Inoltre la nozione di “familiari” ricomprende non soltanto il coniuge ed i discendenti del lavoratore migrante, ma anche le persone che abbiano uno stretto legame di parentela con quest’ultimo quali i discendenti ed i suoi affini -stretti (Corte di Giustizia sentenza 11.11.1999 causa C-179/98, Meshbah, punto 46).
Risulta non contestato che la ricorrente si è trasferita in Italia per ricongiungersi al figlio e ha continuato a risiedere in Italia anche dopo la morte di quest’ultimo, dove convive con la nipote, cittadina marocchina, che vive e lavora in Italia.
L’art. 3 comma 6 della legge n. 335/95 prevede che “Con effetto dal 1 gennaio 1996, in luogo della pensione sociale e delle relative maggiorazioni, ai cittadini italiani, residenti in Italia, che abbiano compiuto 65 anni, e si trovino nelle condizioni reddituali di cui al presente comma è corrisposto un assegno di base non reversibile fino ad un ammontare annuo netto da imposta pari, per il 1996, a lire 6.240.000, denominato “assegno sociale”.

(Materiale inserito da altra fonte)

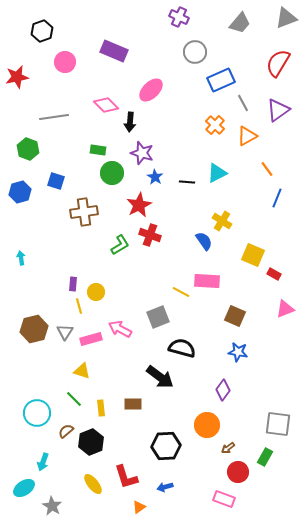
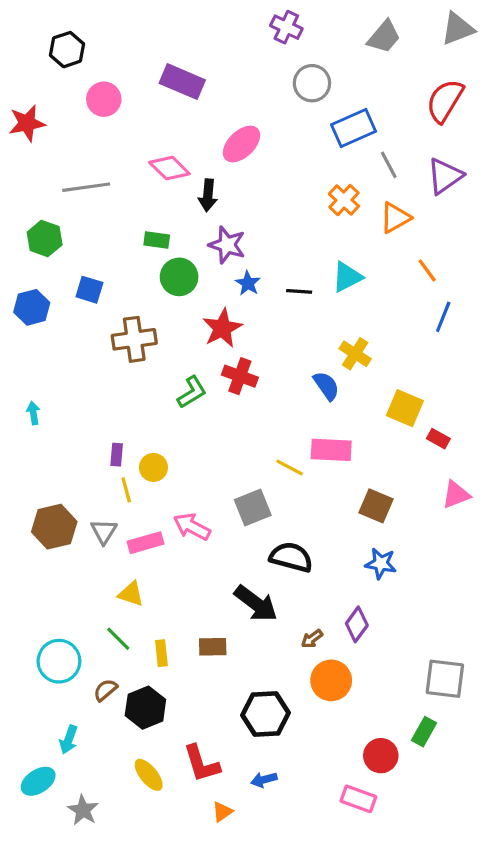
brown arrow: (228, 448) -> (312, 639), moved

Risulta, non contestato e documentato che la ricorrente, in data 17.10.2011, era stata, dichiarata invalida civile ultrasessantacinquenne grave al 100% dalla Commissione medica Istituzionale di Bologna, con certificazione di status di portatore di handicap in situazione di gravità e che possiede i requisiti reddituali di cui all’art. 3 citato.
Ne deriva che, la ricorrente, cui è stato negato dall’INPS il diritto a percepire l’assegno sociale non possedendo la “carta di soggiorno” è stata, ingiustamente discriminata in ragione della cittadinanza extracomunitaria: la stessa ha, pertanto diritto a percepire dalla domanda amministrativa, l’assegno sociale ex art. 3 comma 6 della legge n. 335/95 .

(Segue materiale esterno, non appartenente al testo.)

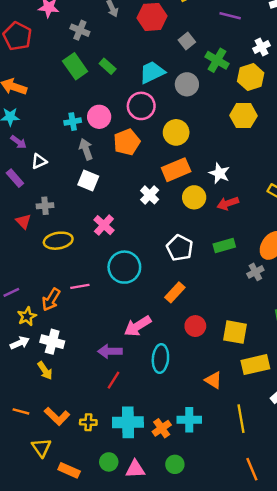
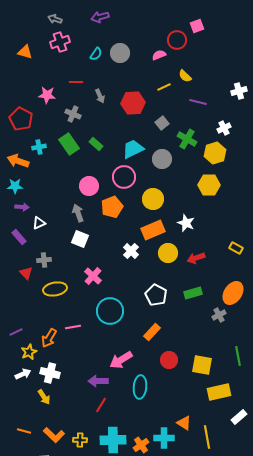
cyan cross: (73, 122) -> (39, 147), moved
purple arrow: (19, 142) -> (22, 207), turned -32
white star: (219, 173) -> (186, 223), moved
orange triangle: (213, 380) -> (184, 423), moved

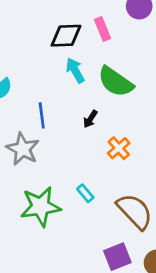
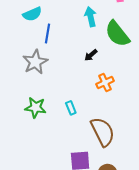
blue line: (42, 115) -> (48, 34), moved
green star: (40, 207) -> (35, 108), size x0.7

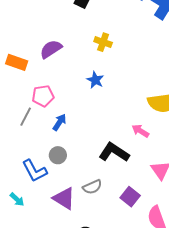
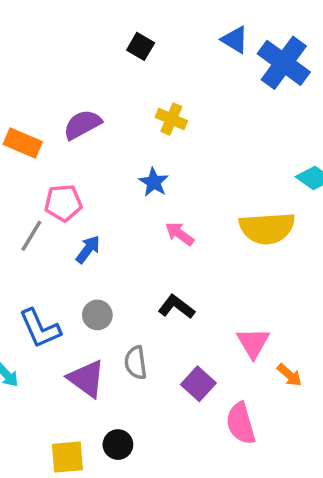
pink arrow: (140, 131) -> (180, 234), moved
black L-shape: (114, 152) -> (176, 307), size x0.7
gray circle: (58, 155) -> (97, 315), moved
gray semicircle: (92, 187) -> (136, 363), turned 102

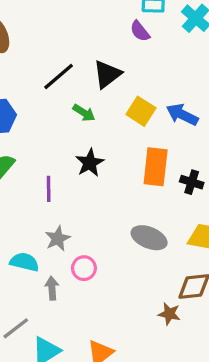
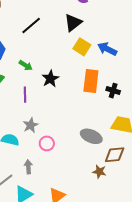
black triangle: (107, 74) -> (73, 23), moved
green arrow: (84, 113) -> (26, 65), moved
gray ellipse: (149, 238) -> (91, 136), moved
gray arrow: (52, 288) -> (28, 167), moved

Le spese del processo, liquidate come in dispositivo, seguono la soccombenza.
P.Q.M.
Definitivamente pronunciando, ogni diversa istanza ed eccezione disattesa o assorbita, così dispone:
1. Accerta il comportamento, discriminatorio sotteso ai provvedimenti dell’INPS nell’aver negato alla ricorrente l’assegno sociale ex art. 3, comma 6, della legge n. 335/95; per l’effetto, condanna l’INPS ad erogare a (…) l’assegno sociale dalla data- di presentazione, della domanda amministrativa, oltre agli interessi legali;
2. Condanna l’INPS alla rifusione delle spese del processo che liquida in €.1000,00 oltre IVA e CPA.